Network devices and switches don’t have prometheus exporters. But fortunately there is snmp_exporter which can convert prometheus scrapes into SNMP queries.
Login to your campus server instance (srv1-campusX.ws.nsrc.org).
Enter the prometheus container to get a root shell:
incus shell prometheus
Check that snmp_exporter is running:
systemctl status snmp_exporter
Use cursor keys to move around the journalctl log output, and “q” to quit. If there are any errors, then ask for assistance..
Type the following to see which flags snmp_exporter is running with:
cat /etc/default/snmp_exporter
You should see:
OPTIONS='--config.file=/etc/prometheus/snmp.d/*.yml --web.listen-address=:9116'
It is reading all files from within that directory that end with
*.yml. Have a look at what’s there:
cd /etc/prometheus/snmp.d
ls
There is a file snmp.yml which contains all the MIB
definitions. We won’t touch this (there is a separate “generator” tool
which can be used to compile MIBs into the correct format).
However, we do need to set up our SNMP credentials to communicate with our devices.
Create a file called auth.yml in this directory:
editor /etc/prometheus/snmp.d/auth.yml
and paste in the following exactly as shown:
auths:
nsrc_v2:
version: 2
community: NetManage
nsrc_v3:
version: 3
security_level: authNoPriv
username: admin
auth_protocol: SHA
password: NetManage
These are defining the credentials we want to use for SNMPv2 and SNMPv3 respectively.
Save, then signal to snmp_exporter to pick up the change using “reload”:
systemctl reload snmp_exporter
journalctl -eu snmp_exporter # check for errors
If there are any errors, fix them.
Perform manual scrapes of two devices, using the following commands:
curl 'localhost:9116/snmp?module=if_mib&auth=nsrc_v3&target=gw.ws.nsrc.org'
curl 'localhost:9116/snmp?module=if_mib&auth=nsrc_v3&target=core1-campusX.ws.nsrc.org'
(the quotation marks are important, to stop the shell intepreting the ampersand as a special character)
Note that in each case the scrape is being sent to
localhost (where snmp_exporter is running), but it includes
three parameters: module says which MIB to retrieve,
auth which credentials to use, and target
tells snmp_exporter where to send the SNMP query (this can be either a
resolvable DNS name or IP address)
You should get a large number of metrics back in prometheus format, e.g.
...
# HELP ifHCInOctets The total number of octets received on the interface, including framing characters - 1.3.6.1.2.1.31.1.1.1.6
# TYPE ifHCInOctets counter
ifHCInOctets{ifAlias="",ifDescr="Intel Corporation Ethernet Connection (2) I219-LM",ifIndex="2",ifName="eno1"} 448744
...
The comment shows the SNMP OID, but in each case it has been translated to a plain prometheus metric.

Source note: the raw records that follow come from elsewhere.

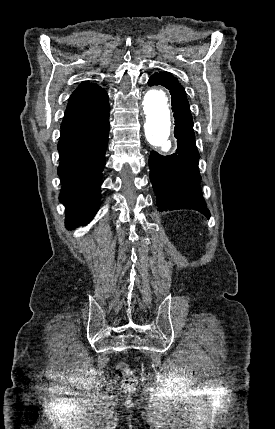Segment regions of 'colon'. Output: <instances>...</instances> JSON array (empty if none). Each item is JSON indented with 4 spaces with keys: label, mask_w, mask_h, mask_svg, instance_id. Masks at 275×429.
Masks as SVG:
<instances>
[{
    "label": "colon",
    "mask_w": 275,
    "mask_h": 429,
    "mask_svg": "<svg viewBox=\"0 0 275 429\" xmlns=\"http://www.w3.org/2000/svg\"><path fill=\"white\" fill-rule=\"evenodd\" d=\"M118 369L121 371V373L123 375V387H124V389L132 390L134 388V385H135L133 370L124 364H119Z\"/></svg>",
    "instance_id": "5ec220e1"
}]
</instances>
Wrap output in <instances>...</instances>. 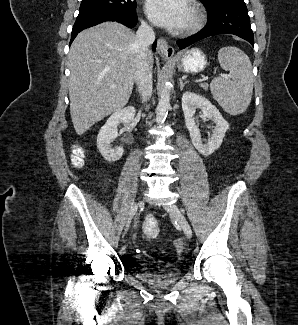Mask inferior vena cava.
<instances>
[{"mask_svg": "<svg viewBox=\"0 0 298 325\" xmlns=\"http://www.w3.org/2000/svg\"><path fill=\"white\" fill-rule=\"evenodd\" d=\"M136 36L139 50L136 60L135 82L138 90H140L142 102H147L152 96L153 88L152 64H150L152 50L149 46L155 42L156 32L152 26L146 22H141Z\"/></svg>", "mask_w": 298, "mask_h": 325, "instance_id": "1", "label": "inferior vena cava"}]
</instances>
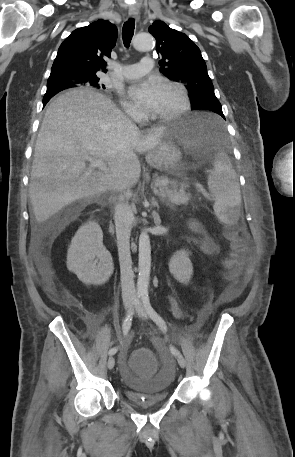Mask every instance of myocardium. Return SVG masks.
<instances>
[{
    "instance_id": "obj_1",
    "label": "myocardium",
    "mask_w": 295,
    "mask_h": 457,
    "mask_svg": "<svg viewBox=\"0 0 295 457\" xmlns=\"http://www.w3.org/2000/svg\"><path fill=\"white\" fill-rule=\"evenodd\" d=\"M161 85L164 87L172 88L177 92V94L179 96V100H180L179 106L172 112H169L166 114H160V115H156V114L152 113V114H149V117L152 120H156V121H170V120L180 117L190 107V99H189L186 88L182 84L173 82V81H162Z\"/></svg>"
}]
</instances>
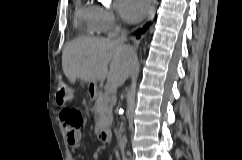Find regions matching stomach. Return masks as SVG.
<instances>
[{
  "label": "stomach",
  "instance_id": "1",
  "mask_svg": "<svg viewBox=\"0 0 242 160\" xmlns=\"http://www.w3.org/2000/svg\"><path fill=\"white\" fill-rule=\"evenodd\" d=\"M89 88H90L92 91L96 92V88H97L96 83H89Z\"/></svg>",
  "mask_w": 242,
  "mask_h": 160
}]
</instances>
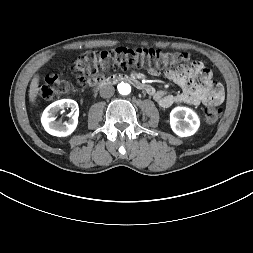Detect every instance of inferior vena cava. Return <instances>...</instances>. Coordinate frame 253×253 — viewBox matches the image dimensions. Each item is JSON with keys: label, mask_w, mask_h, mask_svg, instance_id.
<instances>
[{"label": "inferior vena cava", "mask_w": 253, "mask_h": 253, "mask_svg": "<svg viewBox=\"0 0 253 253\" xmlns=\"http://www.w3.org/2000/svg\"><path fill=\"white\" fill-rule=\"evenodd\" d=\"M114 92H115V89L113 86L106 85L100 89V96L103 98H109L113 96Z\"/></svg>", "instance_id": "602c4592"}]
</instances>
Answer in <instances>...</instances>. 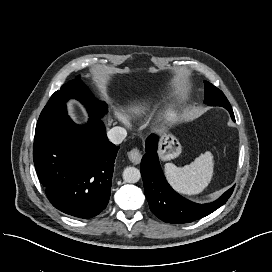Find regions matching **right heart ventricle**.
<instances>
[{
	"label": "right heart ventricle",
	"instance_id": "right-heart-ventricle-1",
	"mask_svg": "<svg viewBox=\"0 0 272 272\" xmlns=\"http://www.w3.org/2000/svg\"><path fill=\"white\" fill-rule=\"evenodd\" d=\"M146 107H147V104L144 102L137 104L130 110V114L128 115V118L139 115Z\"/></svg>",
	"mask_w": 272,
	"mask_h": 272
}]
</instances>
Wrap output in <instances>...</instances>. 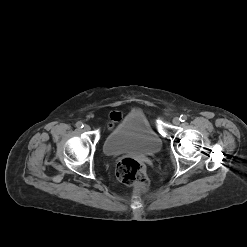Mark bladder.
I'll use <instances>...</instances> for the list:
<instances>
[{"mask_svg":"<svg viewBox=\"0 0 247 247\" xmlns=\"http://www.w3.org/2000/svg\"><path fill=\"white\" fill-rule=\"evenodd\" d=\"M161 146L160 137L141 111L128 113L103 142V150L108 156L125 153L154 155Z\"/></svg>","mask_w":247,"mask_h":247,"instance_id":"obj_1","label":"bladder"}]
</instances>
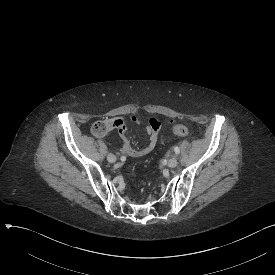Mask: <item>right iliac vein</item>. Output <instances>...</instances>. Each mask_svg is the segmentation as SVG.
<instances>
[{"instance_id":"obj_1","label":"right iliac vein","mask_w":275,"mask_h":275,"mask_svg":"<svg viewBox=\"0 0 275 275\" xmlns=\"http://www.w3.org/2000/svg\"><path fill=\"white\" fill-rule=\"evenodd\" d=\"M107 160L110 162V163H114L116 161V157L114 154L112 153H109L108 156H107Z\"/></svg>"}]
</instances>
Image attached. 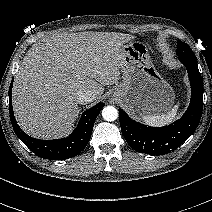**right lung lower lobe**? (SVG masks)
Listing matches in <instances>:
<instances>
[{
	"label": "right lung lower lobe",
	"mask_w": 212,
	"mask_h": 212,
	"mask_svg": "<svg viewBox=\"0 0 212 212\" xmlns=\"http://www.w3.org/2000/svg\"><path fill=\"white\" fill-rule=\"evenodd\" d=\"M12 83L13 80L9 88V113L12 127L17 137L31 151L44 159L63 160L74 157L85 149L90 140L95 119L104 107V103H98L94 107L85 111L81 116L79 124L69 137L55 140L35 139L23 132L16 122L11 100Z\"/></svg>",
	"instance_id": "1"
}]
</instances>
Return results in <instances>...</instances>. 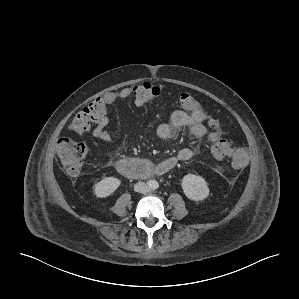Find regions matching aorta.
<instances>
[{
    "mask_svg": "<svg viewBox=\"0 0 299 299\" xmlns=\"http://www.w3.org/2000/svg\"><path fill=\"white\" fill-rule=\"evenodd\" d=\"M158 186H159V184H158L157 181H155V180L151 181V183H150V187H151L152 189H157Z\"/></svg>",
    "mask_w": 299,
    "mask_h": 299,
    "instance_id": "762f6f07",
    "label": "aorta"
}]
</instances>
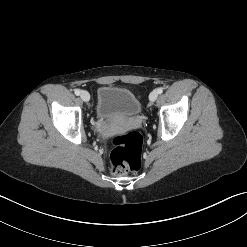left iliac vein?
<instances>
[{"mask_svg": "<svg viewBox=\"0 0 247 247\" xmlns=\"http://www.w3.org/2000/svg\"><path fill=\"white\" fill-rule=\"evenodd\" d=\"M157 97H158V93H157L156 90H154V91H152V92L150 93V95H149V100H150L151 102H154V101H156Z\"/></svg>", "mask_w": 247, "mask_h": 247, "instance_id": "obj_1", "label": "left iliac vein"}]
</instances>
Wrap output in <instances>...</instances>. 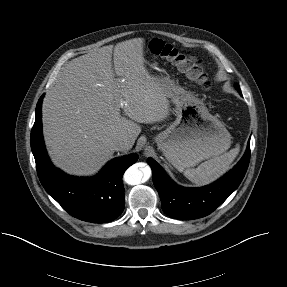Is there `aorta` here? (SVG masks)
Here are the masks:
<instances>
[{
  "label": "aorta",
  "mask_w": 287,
  "mask_h": 287,
  "mask_svg": "<svg viewBox=\"0 0 287 287\" xmlns=\"http://www.w3.org/2000/svg\"><path fill=\"white\" fill-rule=\"evenodd\" d=\"M143 178V171L138 165H132L129 167L123 176L124 181L129 185H138L141 183Z\"/></svg>",
  "instance_id": "1"
}]
</instances>
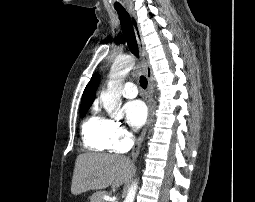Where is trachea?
<instances>
[{"mask_svg":"<svg viewBox=\"0 0 255 202\" xmlns=\"http://www.w3.org/2000/svg\"><path fill=\"white\" fill-rule=\"evenodd\" d=\"M116 11L119 15L122 31L128 44V47L135 56H138L139 53L138 45L130 16L124 8H116ZM140 85L143 89L147 87V79L144 76L140 77Z\"/></svg>","mask_w":255,"mask_h":202,"instance_id":"3493384b","label":"trachea"}]
</instances>
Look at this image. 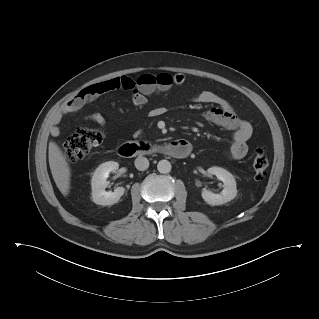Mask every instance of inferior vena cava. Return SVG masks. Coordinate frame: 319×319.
Returning a JSON list of instances; mask_svg holds the SVG:
<instances>
[{
  "mask_svg": "<svg viewBox=\"0 0 319 319\" xmlns=\"http://www.w3.org/2000/svg\"><path fill=\"white\" fill-rule=\"evenodd\" d=\"M135 167L140 170L144 171L149 167V161L146 157L138 156L135 159Z\"/></svg>",
  "mask_w": 319,
  "mask_h": 319,
  "instance_id": "obj_1",
  "label": "inferior vena cava"
}]
</instances>
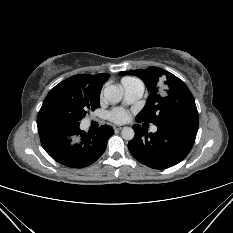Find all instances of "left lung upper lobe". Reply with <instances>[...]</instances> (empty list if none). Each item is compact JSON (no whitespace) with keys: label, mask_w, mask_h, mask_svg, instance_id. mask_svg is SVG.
<instances>
[{"label":"left lung upper lobe","mask_w":233,"mask_h":233,"mask_svg":"<svg viewBox=\"0 0 233 233\" xmlns=\"http://www.w3.org/2000/svg\"><path fill=\"white\" fill-rule=\"evenodd\" d=\"M141 78L150 95L138 121L152 122L162 126L180 122H198V111L192 93L186 84L175 75L158 67L120 72Z\"/></svg>","instance_id":"1"}]
</instances>
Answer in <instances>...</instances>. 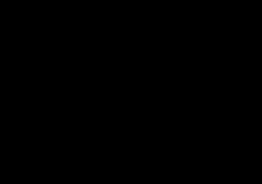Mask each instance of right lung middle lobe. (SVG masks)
Wrapping results in <instances>:
<instances>
[{
    "instance_id": "dd1d6c3e",
    "label": "right lung middle lobe",
    "mask_w": 262,
    "mask_h": 184,
    "mask_svg": "<svg viewBox=\"0 0 262 184\" xmlns=\"http://www.w3.org/2000/svg\"><path fill=\"white\" fill-rule=\"evenodd\" d=\"M95 37L88 35H76L65 39L59 48L58 62L56 64V74L60 77H66L68 79V86L63 89L66 92H73V81L75 79V71L77 67V47L81 42L86 41L92 44L95 41Z\"/></svg>"
}]
</instances>
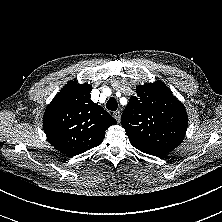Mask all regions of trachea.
<instances>
[{
    "label": "trachea",
    "mask_w": 222,
    "mask_h": 222,
    "mask_svg": "<svg viewBox=\"0 0 222 222\" xmlns=\"http://www.w3.org/2000/svg\"><path fill=\"white\" fill-rule=\"evenodd\" d=\"M106 108L109 110V111H116L117 108H118V104H117V101L114 97H111L107 103H106Z\"/></svg>",
    "instance_id": "1"
}]
</instances>
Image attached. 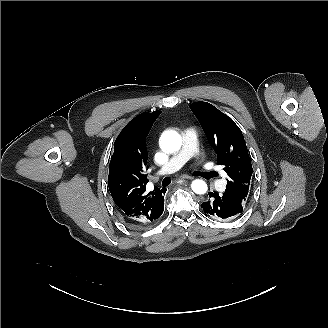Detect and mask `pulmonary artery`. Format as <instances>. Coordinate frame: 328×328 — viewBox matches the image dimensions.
<instances>
[{"instance_id": "pulmonary-artery-1", "label": "pulmonary artery", "mask_w": 328, "mask_h": 328, "mask_svg": "<svg viewBox=\"0 0 328 328\" xmlns=\"http://www.w3.org/2000/svg\"><path fill=\"white\" fill-rule=\"evenodd\" d=\"M183 146L182 149L174 154L170 160L162 167V173L169 174L175 169L181 170L186 167L190 157L195 155L196 149L200 145L201 139L192 128L182 130Z\"/></svg>"}]
</instances>
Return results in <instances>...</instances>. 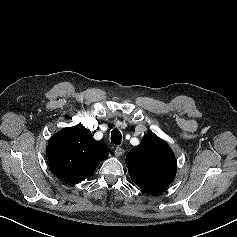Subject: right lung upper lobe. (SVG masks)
<instances>
[{
    "instance_id": "right-lung-upper-lobe-1",
    "label": "right lung upper lobe",
    "mask_w": 237,
    "mask_h": 237,
    "mask_svg": "<svg viewBox=\"0 0 237 237\" xmlns=\"http://www.w3.org/2000/svg\"><path fill=\"white\" fill-rule=\"evenodd\" d=\"M46 153L55 175L76 184L91 176L98 164L108 157L109 149L94 140L90 130L74 126L51 137Z\"/></svg>"
}]
</instances>
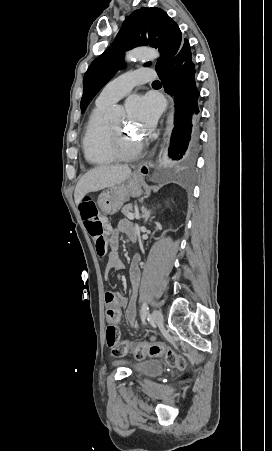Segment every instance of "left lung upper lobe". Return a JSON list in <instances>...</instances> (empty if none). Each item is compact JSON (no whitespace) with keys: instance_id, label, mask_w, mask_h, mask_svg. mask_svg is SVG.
I'll return each instance as SVG.
<instances>
[{"instance_id":"left-lung-upper-lobe-1","label":"left lung upper lobe","mask_w":272,"mask_h":451,"mask_svg":"<svg viewBox=\"0 0 272 451\" xmlns=\"http://www.w3.org/2000/svg\"><path fill=\"white\" fill-rule=\"evenodd\" d=\"M183 40L177 23L160 8L142 7L126 16L115 41L91 63L84 75L82 113L105 83L124 67V51L147 45L158 48L161 58L155 69L159 71L174 58Z\"/></svg>"}]
</instances>
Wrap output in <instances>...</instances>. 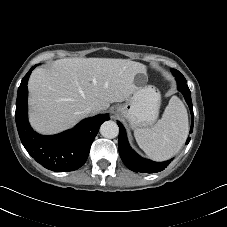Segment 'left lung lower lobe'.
Here are the masks:
<instances>
[{
	"mask_svg": "<svg viewBox=\"0 0 227 227\" xmlns=\"http://www.w3.org/2000/svg\"><path fill=\"white\" fill-rule=\"evenodd\" d=\"M178 90L184 95V98L190 108L191 112V128L190 133L193 131V105L191 100V92L186 84V79L182 74H175ZM119 126V139H118V147H119V154L123 161V163L132 171L134 172H142V173H156L159 171L164 170L170 160L165 162H154L148 159H144L139 156L136 152H134L127 140L126 131L120 122L117 123ZM190 137H188L186 144L189 143Z\"/></svg>",
	"mask_w": 227,
	"mask_h": 227,
	"instance_id": "left-lung-lower-lobe-1",
	"label": "left lung lower lobe"
}]
</instances>
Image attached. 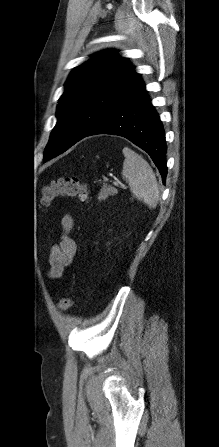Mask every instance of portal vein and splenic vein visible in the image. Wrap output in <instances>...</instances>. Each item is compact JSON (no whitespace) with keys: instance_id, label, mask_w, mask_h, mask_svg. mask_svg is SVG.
<instances>
[{"instance_id":"1","label":"portal vein and splenic vein","mask_w":219,"mask_h":447,"mask_svg":"<svg viewBox=\"0 0 219 447\" xmlns=\"http://www.w3.org/2000/svg\"><path fill=\"white\" fill-rule=\"evenodd\" d=\"M112 184L116 187L122 186V184L117 181H112Z\"/></svg>"}]
</instances>
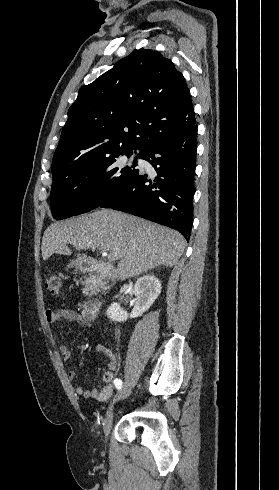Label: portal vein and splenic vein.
I'll use <instances>...</instances> for the list:
<instances>
[{"label": "portal vein and splenic vein", "mask_w": 279, "mask_h": 490, "mask_svg": "<svg viewBox=\"0 0 279 490\" xmlns=\"http://www.w3.org/2000/svg\"><path fill=\"white\" fill-rule=\"evenodd\" d=\"M103 256H107L110 262H113V260H117V256H113V254H108V252H104Z\"/></svg>", "instance_id": "portal-vein-and-splenic-vein-1"}]
</instances>
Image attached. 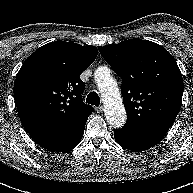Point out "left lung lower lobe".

Now we are ready to move onto configuring prometheus.
Firstly, configure a targets file
/etc/prometheus/targets.d/snmp.yml containing the
following:
- labels:
module: if_mib
auth: nsrc_v3
targets:
- gw.ws.nsrc.org
- bdr1-campusX.ws.nsrc.org
- core1-campusX.ws.nsrc.org
However we have a slight problem: we don’t want prometheus to scrape these targets directly. We want it to scrape the snmp_exporter on localhost and pass the target and module as parameters in the URL. To do this, we are going to need to use prometheus’ relabeling feature.
Edit /etc/prometheus/prometheus.yml and add the
following to the bottom of the scrape_configs: section:
- job_name: 'snmp'
file_sd_configs:
- files:
- /etc/prometheus/targets.d/snmp.yml
metrics_path: /snmp
relabel_configs:
- source_labels: [__address__]
target_label: instance
- source_labels: [__address__]
target_label: __param_target
- source_labels: [module]
target_label: __param_module
- source_labels: [auth]
target_label: __param_auth
- target_label: __address__
replacement: 127.0.0.1:9116 # SNMP exporter
Again, be careful with spacing. There should be two spaces before the
dash before job_name:, so that it aligns exactly with the
dashes of earlier scrape jobs.
For details how this works, see the end of this sheet.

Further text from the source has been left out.